Software Tools
For the hackathon the lowest order goal is to be able to run a simple, likely with not-good-enough results, Convolutional Neural Network (CNN), just to at least go through all the motions. This will demonstrate the "Findable" and "Accessible" parts of the FAIR principle. For this we will download a dataset (under 1 GB and consisting of dicom images with two labels), load it to Google drive, and build an run the CNN on Google Colab with a free TPU. Alternately the same code can be run on other dedicated resources that participants may have access to.
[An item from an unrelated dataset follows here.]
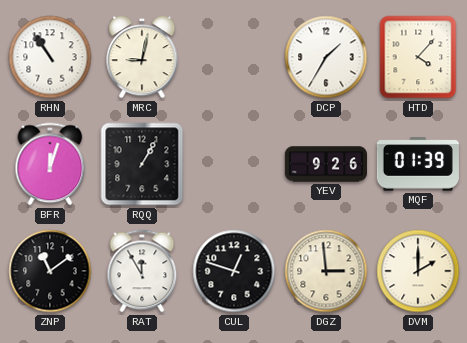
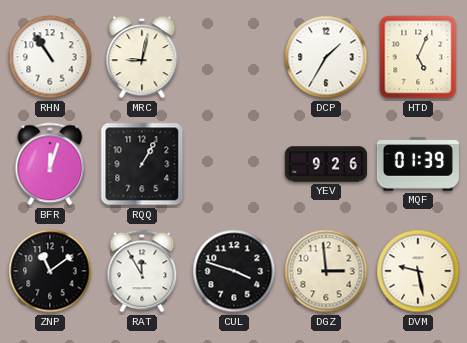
HTD: 4:07 -> 5:04
CUL: 12:48 -> 3:48
DVM: 2:00 -> 9:28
The more exciting part is to come up with problems to solve using the (much larger) datasets given that include dicom images, metadata, and even some datacubes. Given the short duration of the hackathon it is not expected, or likely, that any such problems will get solved during the hackathon. The hope is that this will be a start of brainstorming in defining the problem, associate specific datasets with them, and outline a path. Larger computing resources will also be needed to handle the workflows than are available at the hackathon.
Envisioned problems:
- Using a dataset for some task that the PIs had not originally considered (Reusable from FAIR)
- Combining two (or more) datasets (and their metadata) to approach a more complex problem (Interoperable from FAIR)
- Transfer learning of a solution from one dataset to another (Interoperable and Reusable)
- Zero-shot learning -- transfer learning with no additional training (Interoperable and Reusable)
To enable such possibilities, the three datasets on offer are all related to one organ (breast), and have associated control samples. The hope is to make similar well curtaed and documented datasets available for other organs as well.
The following tools will be useful:
- The Python programming language
- Google Colab, a notebook environment with limited free resources
- Tensorflow, a deep learning library
- PyTorch, another deep learning library
- CONDA, a Python environment (with R support)
- Jupyter, a notebook environment for Python (and R and Julia, ...)
- GitHub, tool for coding in teams
Additional/alternate tools:
- The R programming language
- DICOM tags